I have two short neck turtles, they live in a 3ft tank and ive had them in there for about 2 years now.
So they might be good.


----------



## imalizard (May 1, 2009)

Long necks are slower growers then the short neck turtles. Any of these turtle are ok for that tank until they get a outdoor pond.

How long it takes depends on how much you feed them... feed them lots, grow faster....feed them less, slower growth.

You want a slower growth, so for a new turtle feed 2-3times a day the size of the head. As they get older increase to once a day then every 2 days is good. Don't feed turtle dinners or bloodworms. Feed shrimp, water plants, moths, flies, wrigglers, crickets/woodies and any food you can find. Make sure you don't feed them to much and make sure they have variety.

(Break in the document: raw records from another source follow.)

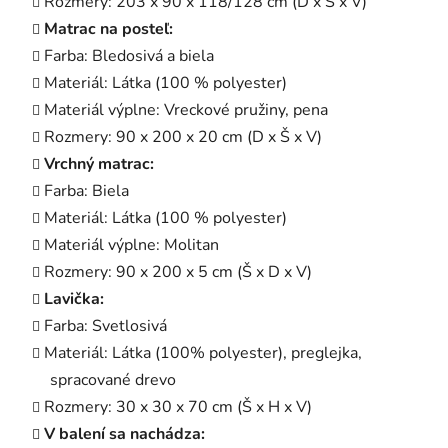
Rozmery: 203 x 90 x 118/128 cm (D x Š x V)
Matrac na posteľ:
Farba: Bledosivá a biela
Materiál: Látka (100 % polyester)
Materiál výplne: Vreckové pružiny, pena
Rozmery: 90 x 200 x 20 cm (D x Š x V)
Vrchný matrac:
Farba: Biela
Materiál: Látka (100 % polyester)
Materiál výplne: Molitan
Rozmery: 90 x 200 x 5 cm (Š x D x V)
Lavička:
Farba: Svetlosivá
Materiál: Látka (100% polyester), preglejka,
spracované drevo
Rozmery: 30 x 30 x 70 cm (Š x H x V)
V balení sa nachádza:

Mine live in a 4ft tank and one is 9.5cm and 10cm. They are 2 1/2 years old. A pond is a required for turtles when their adults but a 5x2x2 or 6x2x2 tank will be ok for 2 adults.

A very good filter is needed! Don't get one that goes on the inside of the tank, a canister filter is a must as turtles are very messy. These filters can range from $100-$500.

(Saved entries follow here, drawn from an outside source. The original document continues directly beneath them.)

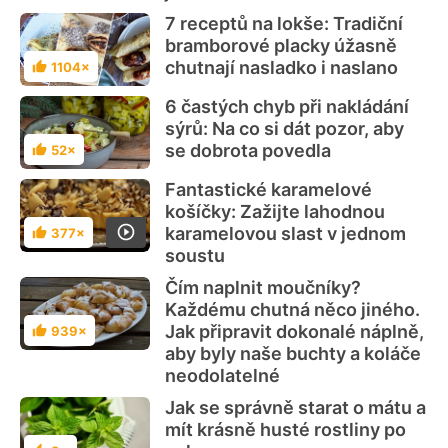
7 receptů na lokše: Tradiční
bramborové placky úžasně
chutnají nasladko i naslano
1104×
Hodnocení
6 častých chyb při nakládání
sýrů: Na co si dát pozor, aby
se dobrota povedla
52×
Hodnocení
Fantastické karamelové
košíčky: Zažijte lahodnou
karamelovou slast v jednom
377×
Hodnocení
soustu
Čím naplnit moučníky?
Každému chutná něco jiného.
Jak připravit dokonalé náplně,
939×
Hodnocení
aby byly naše buchty a koláče
neodolatelné
Jak se správně starat o mátu a
mít krásně husté rostliny po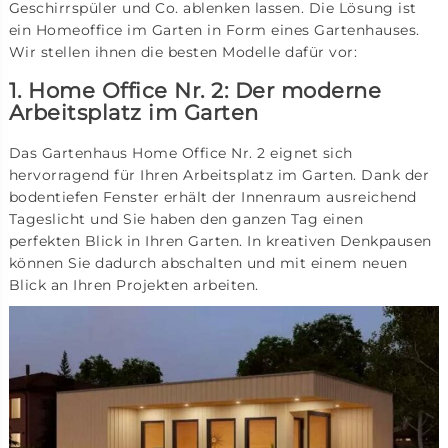
Geschirrspüler und Co. ablenken lassen. Die Lösung ist
ein Homeoffice im Garten in Form eines Gartenhauses.
Wir stellen ihnen die besten Modelle dafür vor:
1. Home Office Nr. 2: Der moderne
Arbeitsplatz im Garten
Das Gartenhaus Home Office Nr. 2 eignet sich
hervorragend für Ihren Arbeitsplatz im Garten. Dank der
bodentiefen Fenster erhält der Innenraum ausreichend
Tageslicht und Sie haben den ganzen Tag einen
perfekten Blick in Ihren Garten. In kreativen Denkpausen
können Sie dadurch abschalten und mit einem neuen
Blick an Ihren Projekten arbeiten.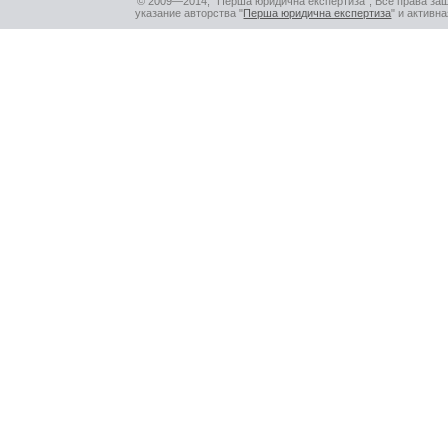
© 2009—2014, "Перша юридична експертиза", Все права за
указание авторства "
Перша юридична експертиза
" и активн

A recommend site is http://www.australianfreshwaterturtles.com.au/index.php


Daniel


----------



## lizardsNturtles (May 2, 2009)

thanks guys but how large do they get??? 
just wondering 
thanks


----------



## imalizard (May 2, 2009)

I think it's between 25cm-30cm?


----------



## turtle_alex (May 3, 2009)

hey lizardsNturtles,
turtles are a longtime commitment buddy, and as the turtle will grow it will need more room or it can cause the turtle to get shell deformities, so the old myth small tank and the turtle wont grow much is false.

out door ponds are great idea natural but a 6x2x2 or 5x2x2 is ok for a breeding pair but the room volume of water the better. as for species long necks do grow slower as imalizard said so you can get away with the 3fter for a while and if you after shortnecks i reckon kreft or a murray would be ok for a few yrs.

good luck bud

turtle_alex


----------



## lizardsNturtles (May 3, 2009)

thanks so wich grow larger the murry or the long neck turtle ??
thanks


----------



## obsessive (May 4, 2009)

A Murray River Turtle can grow to 30cm scl. A Eastern Long Neck Turtle will grow to 25cm scl.


----------



## lizardsNturtles (May 4, 2009)

i might want to get an eastern long necked anyone know wher to get them in SE qld??


----------



## obsessive (May 4, 2009)

I would say your best bet would be through a private breeder although Pet city Mt Gravatt gets them in every now and then.


----------



## lizardsNturtles (May 6, 2009)

thanks to all the people who helped contribute for a better turtle thanks so much


----------